Jakarta — Kapolri Jenderal Listyo Sigit Prabowo meminta seluruh jajaran Reserse Kriminal (Reskrim) Polri meningkatkan pelayanan kepada masyarakat, khususnya bagi kelompok rentan.

Arahan tersebut disampaikan Sigit saat menghadiri pembukaan Rapat Kerja Teknis (Rakernis) Reskrim di Aula Bareskrim Polri, Jakarta Selatan, Kamis (7/5).

Dalam kesempatan itu, Kapolri juga memerintahkan seluruh personel di daerah untuk mampu menciptakan rasa aman serta menghadirkan keadilan dalam proses penegakan hukum di tengah masyarakat.

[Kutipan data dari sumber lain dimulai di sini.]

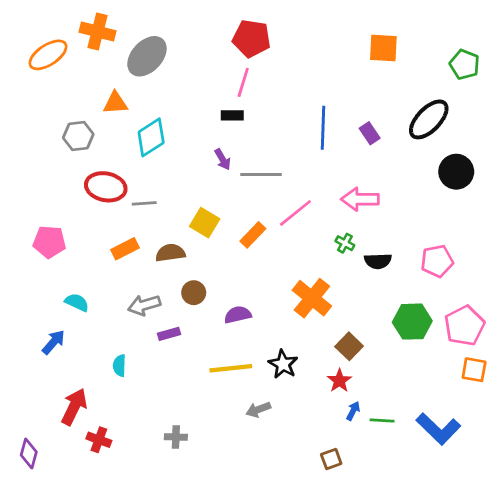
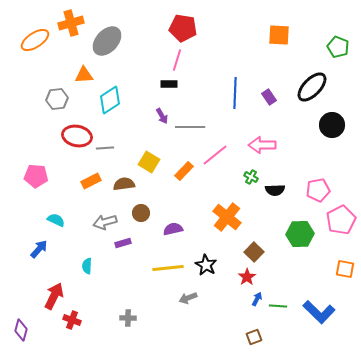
orange cross: (97, 32) -> (71, 23), turned -30
pink pentagon: (464, 326) -> (341, 220), moved
brown square: (331, 459) -> (254, 337), moved

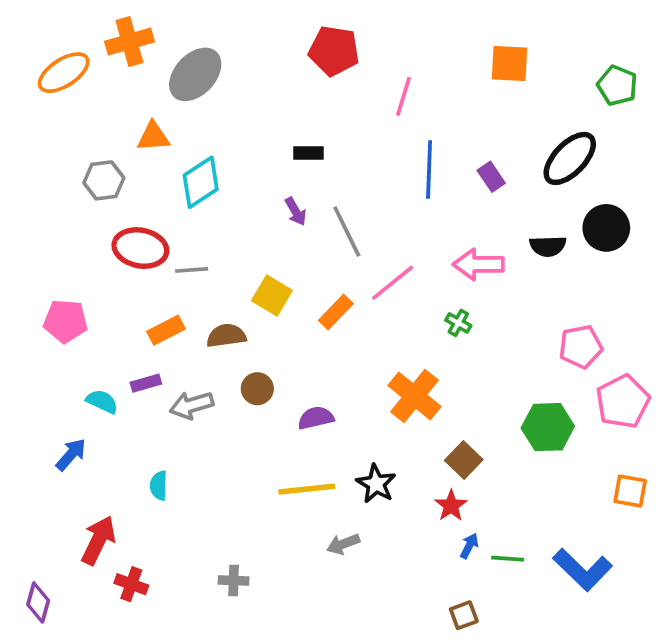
pink line: (177, 60) -> (403, 96), moved
gray line: (190, 127) -> (347, 232), turned 64
black semicircle: (275, 190) -> (548, 246), moved
purple rectangle: (123, 243) -> (146, 383), moved

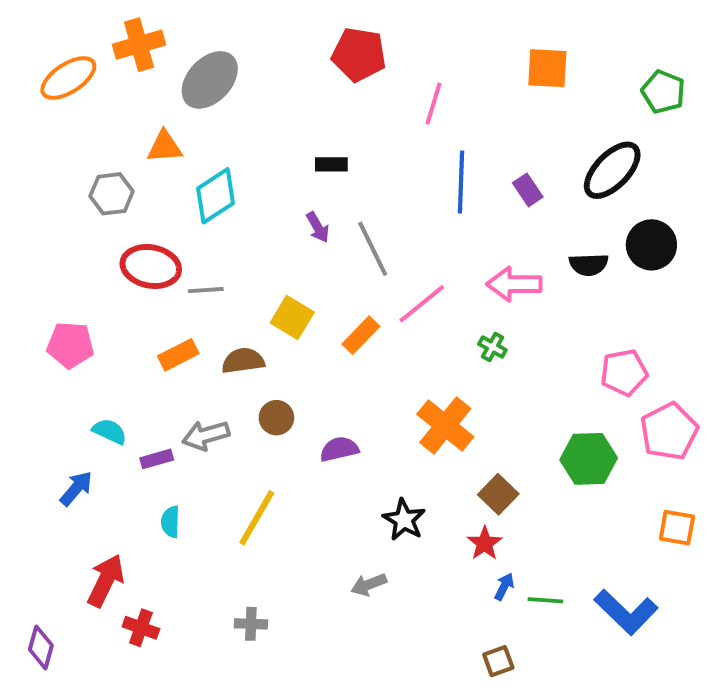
purple rectangle: (146, 383) -> (157, 459), moved
yellow line: (307, 489) -> (257, 518), moved, turned -54

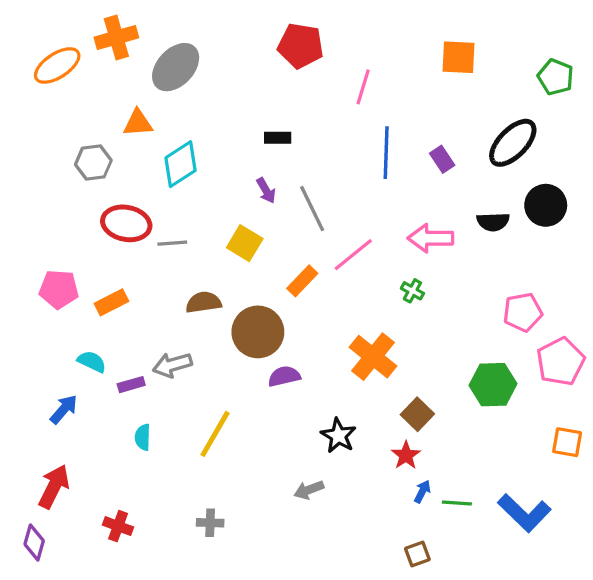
yellow square: (292, 318) -> (245, 243), moved
orange rectangle: (178, 355) -> (111, 302), moved
brown circle: (276, 418) -> (258, 332), moved, size x1.8
red arrow: (106, 581) -> (54, 487), moved

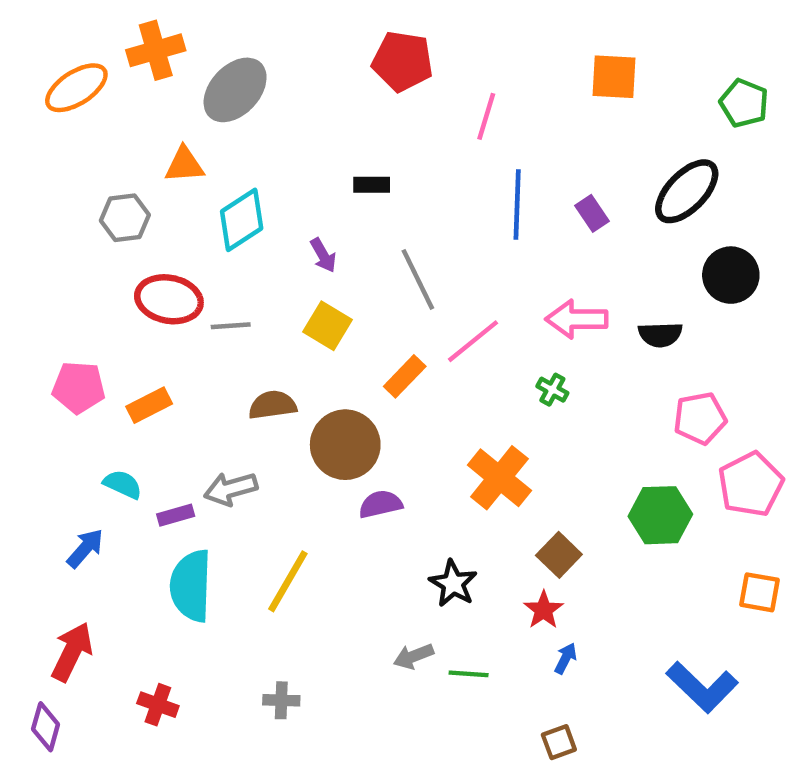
purple arrow: (266, 190) -> (323, 255), moved
black semicircle: (493, 222) -> (660, 335), moved
cyan semicircle: (143, 437) -> (191, 586), size x2.0
green line: (457, 503) -> (469, 674), moved

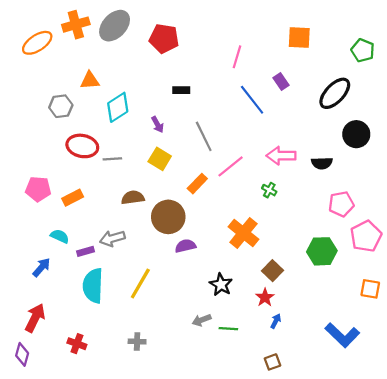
red pentagon: (403, 61) -> (164, 39), moved
gray ellipse: (235, 90) -> (115, 26), moved
blue line: (517, 205) -> (252, 100), turned -40
purple rectangle: (592, 213) -> (281, 82), moved

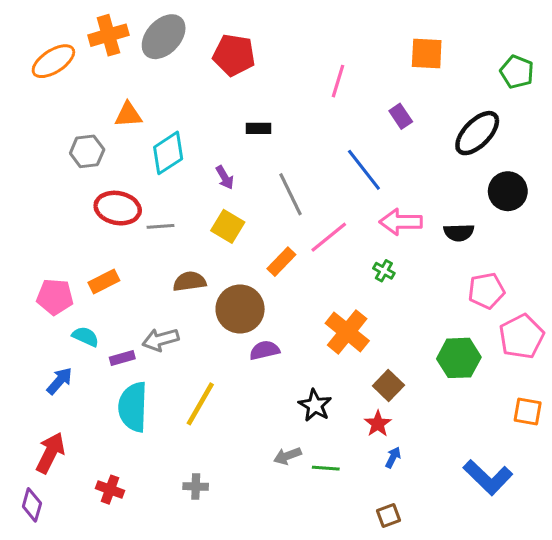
blue line: (252, 100) -> (364, 170), moved
pink pentagon: (38, 189) -> (55, 297), moved

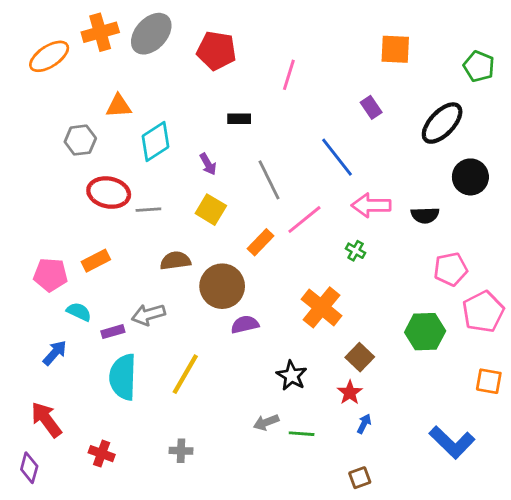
pink line: (338, 81) -> (289, 75), moved
red arrow: (50, 453) -> (46, 420), turned -63

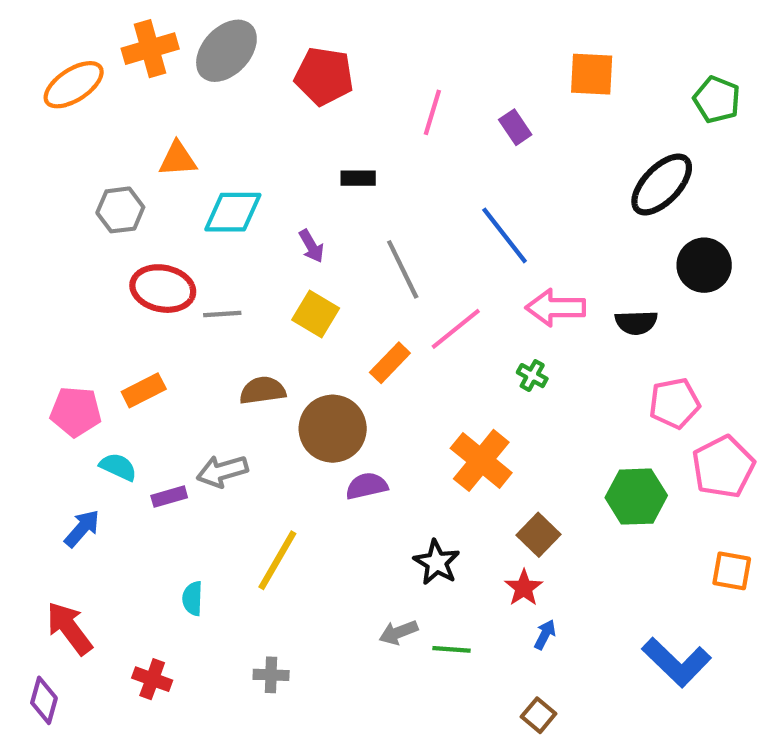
purple rectangle: (371, 107) -> (515, 127), moved
cyan diamond: (155, 141) -> (233, 212), turned 33
cyan semicircle: (123, 377) -> (193, 598), moved, size x0.5
brown square: (360, 478) -> (539, 715), turned -30

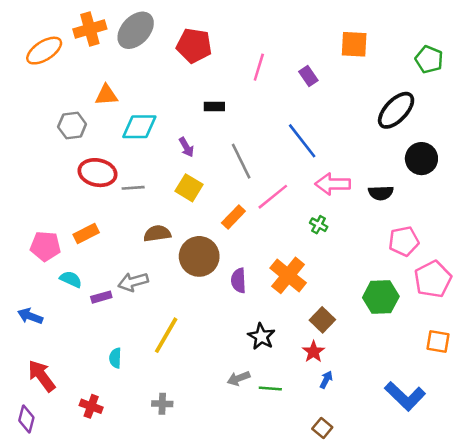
purple semicircle: (367, 486) -> (239, 281), moved, turned -80
blue arrow: (82, 528) -> (30, 316), moved, turned -110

“Ini menunjukkan wujud komitmen kita untuk bersama-sama melaksanakan penegakan hukum yang menjadi perhatian khusus pemerintah dan juga memberikan rasa aman dan memberikan keadilan bagi masyarakat,” kata Sigit.

Menurut Sigit, Rakernis tersebut menjadi bagian dari upaya Polri dalam memperkuat kualitas penegakan hukum di tengah tantangan kejahatan yang semakin kompleks.

Ia menilai penguatan sumber daya manusia (SDM) harus terus dibarengi dengan peningkatan kolaborasi dan sinergi antaraparat penegak hukum agar proses penegakan hukum dapat berjalan optimal sesuai arah kebijakan pemerintah.

“Rakernis kali ini adalah bagian dari upaya dari Bareskrim dan jajaran untuk terus meningkatkan profesionalisme dengan penguatan kualitas dan kemampuan SDM,” tuturnya.

Kapolri juga menyoroti dinamika global yang dinilai memunculkan berbagai potensi kejahatan baru yang perlu diantisipasi bersama.

Di sisi lain, perkembangan teknologi digital disebut turut mendorong munculnya modus baru dalam kejahatan transnasional.

“Kita menghadapi situasi global yang juga berdampak terhadap situasi di dalam negeri dan tentunya ini juga memunculkan celah-celah hukum baru yang tentunya harus kita antisipasi bersama,” jelasnya.

Selain itu, Sigit menyinggung penerapan KUHP dan KUHAP baru yang dinilai membutuhkan penyesuaian paradigma dalam penegakan hukum, termasuk penerapan restorative justice.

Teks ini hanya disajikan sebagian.